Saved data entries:
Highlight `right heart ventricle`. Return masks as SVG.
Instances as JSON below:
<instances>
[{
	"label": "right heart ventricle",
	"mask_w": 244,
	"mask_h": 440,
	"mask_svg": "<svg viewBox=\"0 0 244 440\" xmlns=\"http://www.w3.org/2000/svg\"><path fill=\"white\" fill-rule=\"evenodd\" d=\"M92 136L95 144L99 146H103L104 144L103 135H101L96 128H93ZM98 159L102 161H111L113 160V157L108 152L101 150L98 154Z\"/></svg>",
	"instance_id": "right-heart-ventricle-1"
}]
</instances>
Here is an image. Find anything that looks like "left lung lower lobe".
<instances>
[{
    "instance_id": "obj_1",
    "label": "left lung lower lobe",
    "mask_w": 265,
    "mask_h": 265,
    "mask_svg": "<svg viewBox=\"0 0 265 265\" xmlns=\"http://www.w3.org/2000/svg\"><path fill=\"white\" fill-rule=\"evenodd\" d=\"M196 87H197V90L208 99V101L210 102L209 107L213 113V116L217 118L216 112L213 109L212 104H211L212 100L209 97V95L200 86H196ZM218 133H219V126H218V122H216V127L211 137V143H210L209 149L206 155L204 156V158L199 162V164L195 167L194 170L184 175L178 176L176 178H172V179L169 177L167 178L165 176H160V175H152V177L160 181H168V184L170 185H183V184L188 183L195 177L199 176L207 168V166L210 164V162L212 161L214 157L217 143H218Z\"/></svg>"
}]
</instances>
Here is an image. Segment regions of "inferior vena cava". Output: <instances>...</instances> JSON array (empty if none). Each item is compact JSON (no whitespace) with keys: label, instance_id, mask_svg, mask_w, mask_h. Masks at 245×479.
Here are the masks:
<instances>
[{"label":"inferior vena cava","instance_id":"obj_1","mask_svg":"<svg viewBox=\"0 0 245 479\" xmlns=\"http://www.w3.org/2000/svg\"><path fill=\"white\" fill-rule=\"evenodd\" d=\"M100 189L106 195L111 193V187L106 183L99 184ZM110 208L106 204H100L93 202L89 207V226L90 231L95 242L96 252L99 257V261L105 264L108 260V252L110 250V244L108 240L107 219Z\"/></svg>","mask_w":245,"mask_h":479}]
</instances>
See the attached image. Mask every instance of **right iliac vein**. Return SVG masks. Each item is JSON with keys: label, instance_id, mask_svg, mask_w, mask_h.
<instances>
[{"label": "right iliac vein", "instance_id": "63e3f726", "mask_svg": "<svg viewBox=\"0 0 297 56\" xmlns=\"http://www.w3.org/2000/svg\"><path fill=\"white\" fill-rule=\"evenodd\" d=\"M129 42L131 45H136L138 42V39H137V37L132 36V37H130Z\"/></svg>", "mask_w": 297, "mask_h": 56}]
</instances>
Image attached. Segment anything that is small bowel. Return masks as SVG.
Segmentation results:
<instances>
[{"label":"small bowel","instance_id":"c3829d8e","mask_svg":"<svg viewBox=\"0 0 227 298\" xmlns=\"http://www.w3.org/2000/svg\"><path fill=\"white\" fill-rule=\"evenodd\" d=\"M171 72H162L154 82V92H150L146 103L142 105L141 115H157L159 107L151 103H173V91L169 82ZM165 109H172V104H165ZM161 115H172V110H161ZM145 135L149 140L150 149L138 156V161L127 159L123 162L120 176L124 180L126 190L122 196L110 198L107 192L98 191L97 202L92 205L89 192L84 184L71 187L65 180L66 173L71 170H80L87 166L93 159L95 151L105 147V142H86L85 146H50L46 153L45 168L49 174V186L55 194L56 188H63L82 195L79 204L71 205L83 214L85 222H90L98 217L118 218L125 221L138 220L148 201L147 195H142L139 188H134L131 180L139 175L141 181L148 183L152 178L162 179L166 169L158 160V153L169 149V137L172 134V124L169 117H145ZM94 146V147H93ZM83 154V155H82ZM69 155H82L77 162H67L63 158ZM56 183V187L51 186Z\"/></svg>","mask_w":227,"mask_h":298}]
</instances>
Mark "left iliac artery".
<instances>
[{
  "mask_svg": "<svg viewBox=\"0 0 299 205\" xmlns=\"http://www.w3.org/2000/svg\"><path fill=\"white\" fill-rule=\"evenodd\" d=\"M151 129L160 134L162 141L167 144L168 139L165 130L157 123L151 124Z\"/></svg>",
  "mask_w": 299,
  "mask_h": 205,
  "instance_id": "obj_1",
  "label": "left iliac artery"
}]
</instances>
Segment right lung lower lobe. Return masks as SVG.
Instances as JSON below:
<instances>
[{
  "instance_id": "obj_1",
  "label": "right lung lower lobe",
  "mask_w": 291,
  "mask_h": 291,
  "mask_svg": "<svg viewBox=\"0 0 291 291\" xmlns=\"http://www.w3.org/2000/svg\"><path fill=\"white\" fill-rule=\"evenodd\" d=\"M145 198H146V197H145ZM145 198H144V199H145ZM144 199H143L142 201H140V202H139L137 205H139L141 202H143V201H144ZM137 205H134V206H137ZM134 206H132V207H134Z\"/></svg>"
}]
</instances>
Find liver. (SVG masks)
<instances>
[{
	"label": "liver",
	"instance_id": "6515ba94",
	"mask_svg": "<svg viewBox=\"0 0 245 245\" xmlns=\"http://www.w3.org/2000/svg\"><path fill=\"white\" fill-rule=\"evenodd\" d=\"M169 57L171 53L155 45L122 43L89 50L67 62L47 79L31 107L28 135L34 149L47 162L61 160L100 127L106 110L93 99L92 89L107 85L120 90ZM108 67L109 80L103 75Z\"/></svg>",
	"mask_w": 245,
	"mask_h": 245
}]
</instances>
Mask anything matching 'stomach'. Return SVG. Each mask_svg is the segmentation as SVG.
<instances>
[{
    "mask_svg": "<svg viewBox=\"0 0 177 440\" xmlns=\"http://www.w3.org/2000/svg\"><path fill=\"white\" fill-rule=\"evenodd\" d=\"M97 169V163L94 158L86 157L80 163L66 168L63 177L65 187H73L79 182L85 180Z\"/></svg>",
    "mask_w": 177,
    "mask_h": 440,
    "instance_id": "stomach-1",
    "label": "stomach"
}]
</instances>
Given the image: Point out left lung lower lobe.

**WHAT IS EXPECTED:**
Taking the line with "Mask anything matching" as the first, copy every line through the end of the entries above exactly, with no others.

**ANSWER TO THIS PROBLEM:**
Mask anything matching 'stomach'. Return SVG. Each mask_svg is the segmentation as SVG.
<instances>
[{
    "mask_svg": "<svg viewBox=\"0 0 177 440\" xmlns=\"http://www.w3.org/2000/svg\"><path fill=\"white\" fill-rule=\"evenodd\" d=\"M97 169V163L94 158L86 157L80 163L66 168L63 177L65 187H73L79 182L85 180Z\"/></svg>",
    "mask_w": 177,
    "mask_h": 440,
    "instance_id": "stomach-1",
    "label": "stomach"
}]
</instances>
Given the image: Point out left lung lower lobe.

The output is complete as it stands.